In that regard I would ask the Minister seriously to consider providing for married nurses who want to come back into the service pay scales equivalent to what they would get if they had not married at all. We are entering into an age in which we must recognise the principle of equal pay for equal work, in which men and women must be paid equally, and in which married and unmarried women must be equally paid. It is invidious to push a system under which a highly skilled and experienced nurse with several qualifications is obliged to work at the rate paid to a young nurse just qualified merely because she is married.
This, as the Minister knows, in the Dublin region has led to a situation in which some of the Dublin hospitals, particularly local authority hospitals which are curtailed in what they can pay by ministerial direction, are unable to get a sufficient complement of nurses. One hospital, Cherry Orchard, has a whole unit consisting of 28 beds closed down for no reason other than lack of nursing staff. This could lead to a very serious situation. Nobody would be more embarrassed by that matter, if any crisis did arise, than the Minister. I would urge on him to relax the rules. They have been relaxed in the educational sphere where it became necessary to provide teachers. The important consideration must be the provision of adequately trained staff with proper wages. I would, therefore, urge the Minister to see to it that married nurses who want to come back into the service will be paid at the appropriate rate. We appreciate that the Minister is concerned to maintain fair rates and reasonable opportunities for unmarried nurses and that they cannot be lightly overlooked but at the same time the needs of our hospitals and the attention of the sick people must take precedence over any other consideration.
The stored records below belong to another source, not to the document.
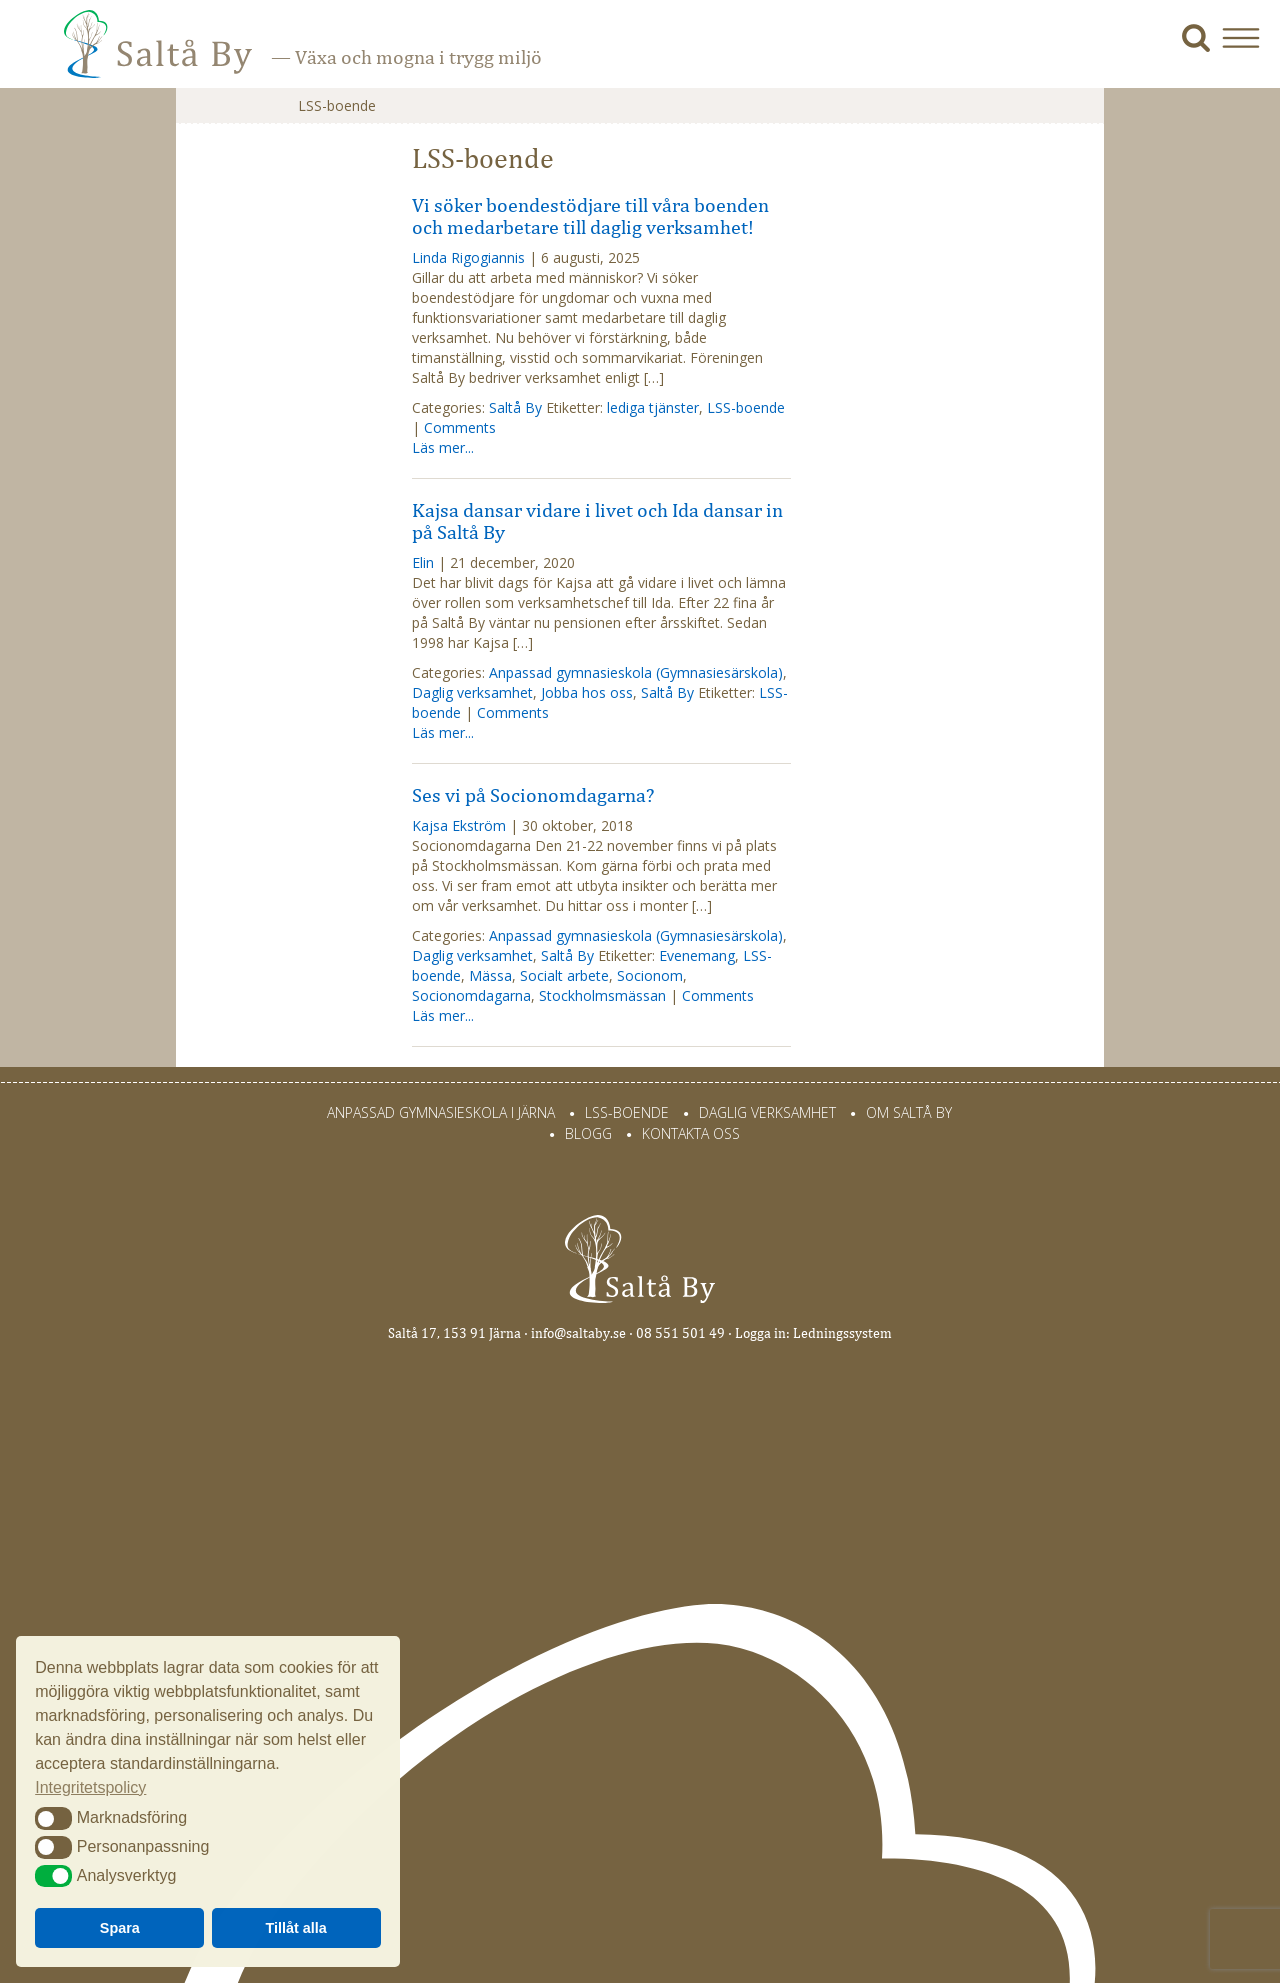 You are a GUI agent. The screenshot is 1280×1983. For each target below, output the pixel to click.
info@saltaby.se (578, 1333)
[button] (1248, 37)
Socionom (650, 975)
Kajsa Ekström (459, 825)
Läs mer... (443, 447)
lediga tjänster (653, 407)
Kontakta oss (691, 1133)
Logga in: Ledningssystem (813, 1333)
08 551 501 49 (680, 1333)
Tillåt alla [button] (296, 1928)
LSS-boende (746, 407)
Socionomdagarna (471, 995)
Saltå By (515, 407)
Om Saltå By (909, 1112)
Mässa (490, 975)
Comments (460, 427)
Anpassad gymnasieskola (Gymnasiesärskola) (636, 672)
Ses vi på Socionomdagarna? (533, 795)
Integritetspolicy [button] (90, 1787)
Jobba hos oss (587, 692)
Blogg (588, 1133)
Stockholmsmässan (602, 995)
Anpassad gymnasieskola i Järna (441, 1112)
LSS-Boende (627, 1112)
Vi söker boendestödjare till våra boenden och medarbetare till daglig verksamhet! (590, 216)
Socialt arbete (564, 975)
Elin (423, 562)
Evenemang (697, 955)
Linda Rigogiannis (468, 257)
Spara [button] (120, 1928)
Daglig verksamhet (472, 692) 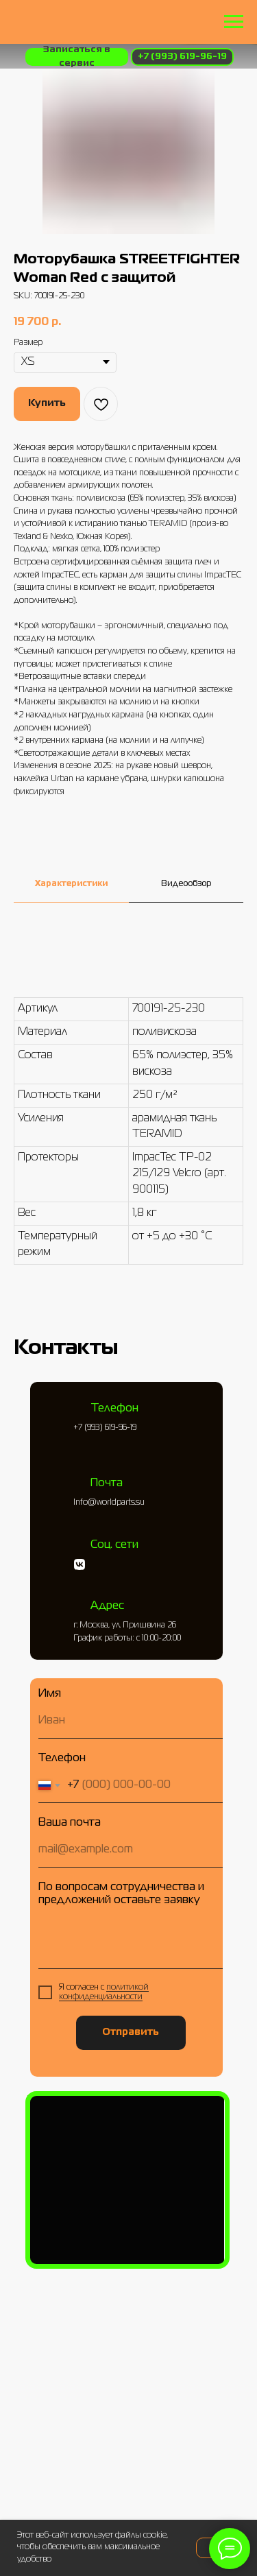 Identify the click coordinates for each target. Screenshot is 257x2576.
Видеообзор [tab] (186, 884)
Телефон (62, 1758)
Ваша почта (69, 1823)
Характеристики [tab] (71, 884)
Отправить (130, 2032)
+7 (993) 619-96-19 (104, 1427)
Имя (49, 1694)
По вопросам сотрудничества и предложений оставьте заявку (121, 1894)
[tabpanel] (128, 1130)
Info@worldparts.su (109, 1502)
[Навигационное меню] (233, 22)
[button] (76, 57)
There are many other matters on which I could dwell but this is a Supplementary Estimate and I think the need for this Estimate has been out-lined by me at the outset. It is primarily the Government's duty to provide proper health services. I earnestly hope we will not have much longer to wait. We are not comforted by the assurance the Minister gave earlier this year to the Dublin Health Authority when he said he was carrying out a reappraisal of the health services. We would have thought that that should have been done long ago. Goodness knows we had a select committee sitting on the health services in this House for six years and it is almost three years now since the Government took the decision to amend the present health services. It is not good enough to receive an assurance at the end of those nine years that there is now to be a reappraisal of the health services. Surely that should have been done long ago. Let us hope that this is the last year that Dáil Éireann will be asked to make good the default of the Government which has led to this continuing burden on taxpayers and ratepayers, most of whom are as I say deprived of all benefit under the existing health services.